**Data records:**

[Start of section]

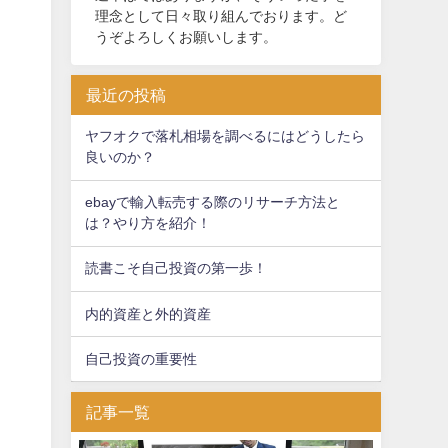
理念として日々取り組んでおります。ど
うぞよろしくお願いします。
最近の投稿
ヤフオクで落札相場を調べるにはどうしたら
良いのか？
ebayで輸入転売する際のリサーチ方法と
は？やり方を紹介！
読書こそ自己投資の第一歩！
内的資産と外的資産
自己投資の重要性
記事一覧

[End of section]

**Task to complete:** The range runs from the line with "ebayで輸入転売する際のリサーチ方法と" to the last line of the entries above, both included. Restate it word for word.

**Result:**
ebayで輸入転売する際のリサーチ方法と
は？やり方を紹介！
読書こそ自己投資の第一歩！
内的資産と外的資産
自己投資の重要性
記事一覧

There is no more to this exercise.